Okay, so what kinds of things are you thinking of? I'm kind of lost here. The Wikipedia article on EA, the books by MacAskill and Singer, the EA Handbook, all seem to be a pretty good overview of what we do and stand for. You said that the one sentence descriptions of EA aren't good enough, but they can't possibly be, and no one joins a social movement based on its one sentence description.
The addition of new members does not prevent old members from having high quality discussions. It only increases the amount of new person discussions, which seems perfect good to me.
I'm not. But the methodology you're using here is suspect and prone to bias.
Or they end up successful and achieve major progress.
If you want to prevent oppositions and toxoplasma, narrowing who is invited in accomplishes very little. The smaller your ideological circle, the finer the factions become.
No social movement has done things like this, i.e. trying to save time and effort for outsiders who are interested in joining by pushing off their interest, at the expense of its own short term goals. And no other social movement has had this level of obsessive theorizing about movement dynamics.
By calling out such behavior when I see it.
That sounds like a great way to ensure intellectual homogeneity as well as slow growth. The whole side of this which I ignored in my above post is that it's completely wrong to think that restricting your outward messages will not result in false negatives among potential additions to the movement. So how many good donors and leaders would you want to ignore for the ability to keep one insufficiently likeminded person from joining? Since most EAs don't leave, at least not in any bad way, it's going to be >1.
She's been with the rationalist community since early days as a member of MetaMed, so maybe that has something to do with it.
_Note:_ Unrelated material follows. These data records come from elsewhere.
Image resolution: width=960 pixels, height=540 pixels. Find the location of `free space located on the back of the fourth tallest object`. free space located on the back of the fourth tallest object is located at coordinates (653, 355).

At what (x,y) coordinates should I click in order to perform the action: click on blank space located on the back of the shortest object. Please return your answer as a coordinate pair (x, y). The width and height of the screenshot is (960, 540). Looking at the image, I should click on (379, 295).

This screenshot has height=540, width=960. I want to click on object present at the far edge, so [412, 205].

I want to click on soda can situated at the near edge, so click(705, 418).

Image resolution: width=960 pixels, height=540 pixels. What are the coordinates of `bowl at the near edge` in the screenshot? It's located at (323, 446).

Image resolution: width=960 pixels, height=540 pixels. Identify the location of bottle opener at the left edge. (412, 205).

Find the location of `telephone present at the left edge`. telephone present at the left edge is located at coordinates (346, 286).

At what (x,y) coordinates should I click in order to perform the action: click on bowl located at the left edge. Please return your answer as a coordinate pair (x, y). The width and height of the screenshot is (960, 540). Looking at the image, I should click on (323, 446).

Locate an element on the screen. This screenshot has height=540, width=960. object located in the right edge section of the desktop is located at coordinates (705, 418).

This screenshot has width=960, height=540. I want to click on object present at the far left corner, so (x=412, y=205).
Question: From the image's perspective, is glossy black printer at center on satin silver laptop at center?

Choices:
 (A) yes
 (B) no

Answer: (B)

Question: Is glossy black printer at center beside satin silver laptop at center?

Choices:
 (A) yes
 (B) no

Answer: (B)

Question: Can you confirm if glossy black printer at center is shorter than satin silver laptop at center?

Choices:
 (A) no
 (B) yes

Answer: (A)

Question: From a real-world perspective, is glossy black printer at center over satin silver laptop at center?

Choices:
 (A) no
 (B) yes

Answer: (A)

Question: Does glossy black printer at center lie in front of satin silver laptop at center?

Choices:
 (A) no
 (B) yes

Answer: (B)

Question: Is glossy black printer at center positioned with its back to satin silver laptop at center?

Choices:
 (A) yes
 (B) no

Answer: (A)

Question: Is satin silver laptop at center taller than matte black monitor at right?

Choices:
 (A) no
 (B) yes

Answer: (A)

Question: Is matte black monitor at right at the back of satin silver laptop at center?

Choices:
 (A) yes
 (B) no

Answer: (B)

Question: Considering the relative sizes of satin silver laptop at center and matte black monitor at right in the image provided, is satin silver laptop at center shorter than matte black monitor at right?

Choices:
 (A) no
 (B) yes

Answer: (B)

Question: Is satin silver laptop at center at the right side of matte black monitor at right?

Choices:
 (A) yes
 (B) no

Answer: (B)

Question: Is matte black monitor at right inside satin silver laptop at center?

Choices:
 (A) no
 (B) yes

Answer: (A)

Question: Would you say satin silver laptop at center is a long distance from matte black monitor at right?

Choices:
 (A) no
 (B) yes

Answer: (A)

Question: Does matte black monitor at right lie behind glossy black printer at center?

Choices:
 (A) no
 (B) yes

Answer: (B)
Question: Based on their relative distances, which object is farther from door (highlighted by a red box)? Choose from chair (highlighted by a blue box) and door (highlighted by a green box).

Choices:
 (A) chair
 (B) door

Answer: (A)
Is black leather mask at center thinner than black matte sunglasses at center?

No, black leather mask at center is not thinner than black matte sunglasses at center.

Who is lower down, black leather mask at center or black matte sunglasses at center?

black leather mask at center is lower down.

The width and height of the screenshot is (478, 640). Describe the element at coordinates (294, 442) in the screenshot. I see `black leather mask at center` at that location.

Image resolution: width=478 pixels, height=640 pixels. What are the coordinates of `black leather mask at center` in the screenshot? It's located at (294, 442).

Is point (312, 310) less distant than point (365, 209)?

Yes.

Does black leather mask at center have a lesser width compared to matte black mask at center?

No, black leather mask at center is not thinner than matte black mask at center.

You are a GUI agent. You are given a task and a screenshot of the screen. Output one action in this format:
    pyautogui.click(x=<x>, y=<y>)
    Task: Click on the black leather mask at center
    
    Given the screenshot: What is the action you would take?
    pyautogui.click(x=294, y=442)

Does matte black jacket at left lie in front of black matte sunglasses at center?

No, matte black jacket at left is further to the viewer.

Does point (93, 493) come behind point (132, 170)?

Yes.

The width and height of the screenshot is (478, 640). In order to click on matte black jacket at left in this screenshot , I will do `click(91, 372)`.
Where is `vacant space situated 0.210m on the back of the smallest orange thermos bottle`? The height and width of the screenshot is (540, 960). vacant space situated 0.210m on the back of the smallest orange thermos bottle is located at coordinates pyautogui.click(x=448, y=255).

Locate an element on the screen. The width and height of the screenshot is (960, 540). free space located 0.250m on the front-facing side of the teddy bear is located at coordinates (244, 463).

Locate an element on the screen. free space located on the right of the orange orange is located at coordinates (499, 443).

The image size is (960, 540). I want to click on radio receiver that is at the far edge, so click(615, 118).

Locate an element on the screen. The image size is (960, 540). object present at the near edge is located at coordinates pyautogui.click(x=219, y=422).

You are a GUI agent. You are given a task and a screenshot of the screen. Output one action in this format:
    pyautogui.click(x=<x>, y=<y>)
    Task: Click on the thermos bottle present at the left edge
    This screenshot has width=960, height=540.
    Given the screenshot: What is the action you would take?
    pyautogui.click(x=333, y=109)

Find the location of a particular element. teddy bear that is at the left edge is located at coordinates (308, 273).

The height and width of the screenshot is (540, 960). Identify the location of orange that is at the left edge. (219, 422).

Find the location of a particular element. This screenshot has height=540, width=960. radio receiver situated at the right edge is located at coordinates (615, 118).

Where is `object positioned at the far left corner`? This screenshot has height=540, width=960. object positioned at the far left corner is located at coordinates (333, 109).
Movements really get criticized by people who are on the opposite spectrum and completely uninvolved. Every political faction gets its worst criticism from ideological opponents. Rationalists and EAs get most of their criticism from ideological opponents. I just don't see much of this hypothesized twilight zone criticism that comes from nearly-aligned people, and when it does come it tends to be interesting and worth listening to. You only think of it as unduly significant because you are more exposed to it; you have no idea of the extent and audience of much more negative pieces written by people outside the EA social circle.
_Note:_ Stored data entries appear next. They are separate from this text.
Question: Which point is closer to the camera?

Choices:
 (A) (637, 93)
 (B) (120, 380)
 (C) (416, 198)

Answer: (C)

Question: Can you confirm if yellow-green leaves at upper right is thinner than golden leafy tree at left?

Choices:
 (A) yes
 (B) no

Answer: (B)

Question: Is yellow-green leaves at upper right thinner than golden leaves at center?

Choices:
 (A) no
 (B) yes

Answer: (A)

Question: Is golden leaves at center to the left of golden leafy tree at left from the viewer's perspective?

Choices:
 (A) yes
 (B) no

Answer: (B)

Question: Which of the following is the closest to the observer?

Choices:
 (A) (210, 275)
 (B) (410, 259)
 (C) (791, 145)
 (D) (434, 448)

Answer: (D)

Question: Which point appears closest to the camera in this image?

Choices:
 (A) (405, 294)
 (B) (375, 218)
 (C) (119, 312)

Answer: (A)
I am not talking about not playing nice with other value systems. This is about whether to make conscious attempts to homogenize our community with a single value system and to prevent people with other value systems from making the supposed mistake of exploring our community. It's not cooperation, it's sacrificial, and it's not about moral systems, it's about people and their apparently precious time.
Stipulate any definition, the point will be the same; you should not be worried about EAs making too many moral trades, because they're going to be Pareto improvements.
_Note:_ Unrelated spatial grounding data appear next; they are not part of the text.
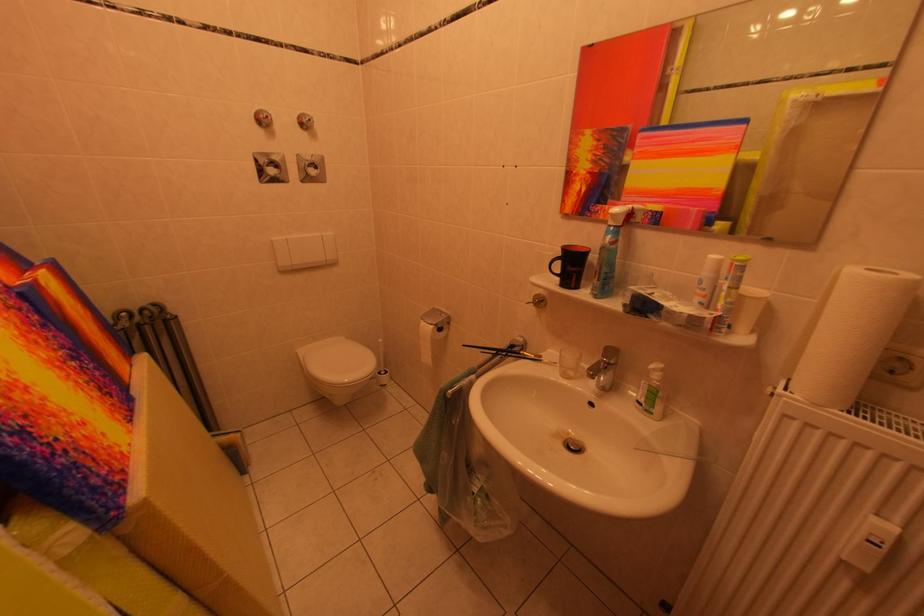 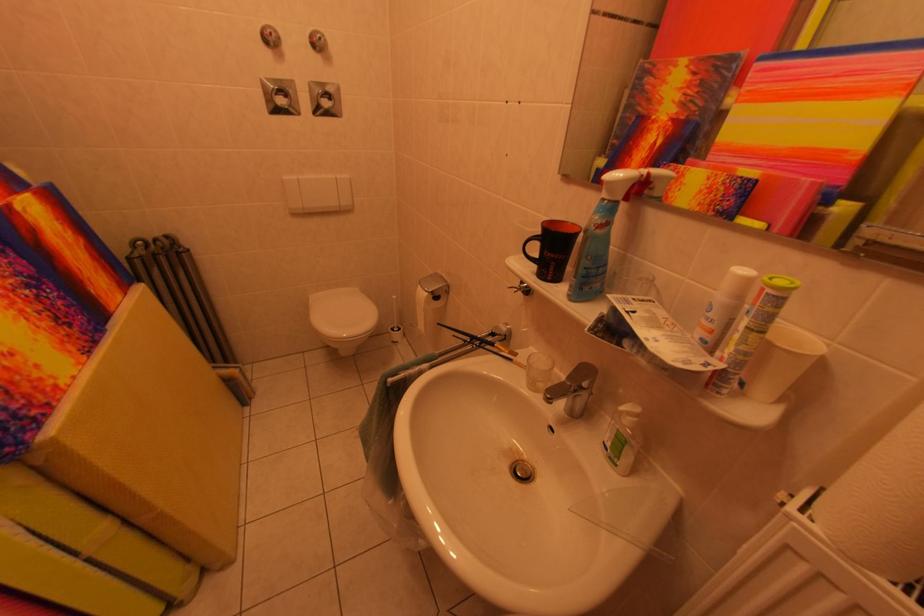 In the second image, find the point that corresponds to [567,284] in the first image.

(543, 270) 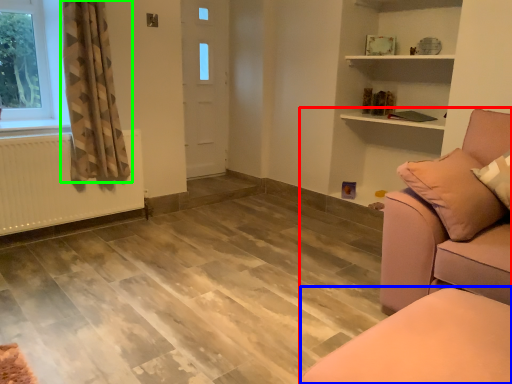 Question: Which is nearer to the studio couch (highlighted by a red box)? furniture (highlighted by a blue box) or curtain (highlighted by a green box).

Choices:
 (A) furniture
 (B) curtain

Answer: (A) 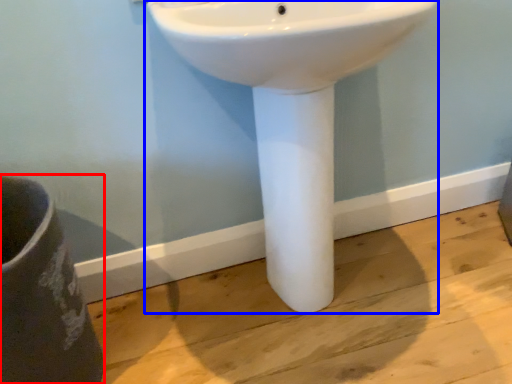 Question: Which of the following is the closest to the observer, porcelain (highlighted by a red box) or sink (highlighted by a blue box)?

Choices:
 (A) porcelain
 (B) sink

Answer: (B)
Then you should be much less worried about loud public bangs and much more worried about getting people interested in effective altruism.
Companies experience enormous costs in training new talent and opportunity costs if their talent needs to be replaced. Our onboarding costs are very low in comparison. Companies also have a limited amount of talent they can hire, while a social movement can grow very quickly, so it makes sense for companies to be selective in ways that social movements shouldn't be. If a company could hire people for free then it would be much less selective. Finally, the example you selected (Google) is one of the more unusually selective companies, compared to other ones.
Lila has probably read those. I think Singer’s book contained something to the effect that the book is probably not meant for anyone who wouldn’t pull out the child. MacAskill’s book is more of a how-to; such a meta question would feel out of place there, but I’m not sure; it’s been a while since I read it.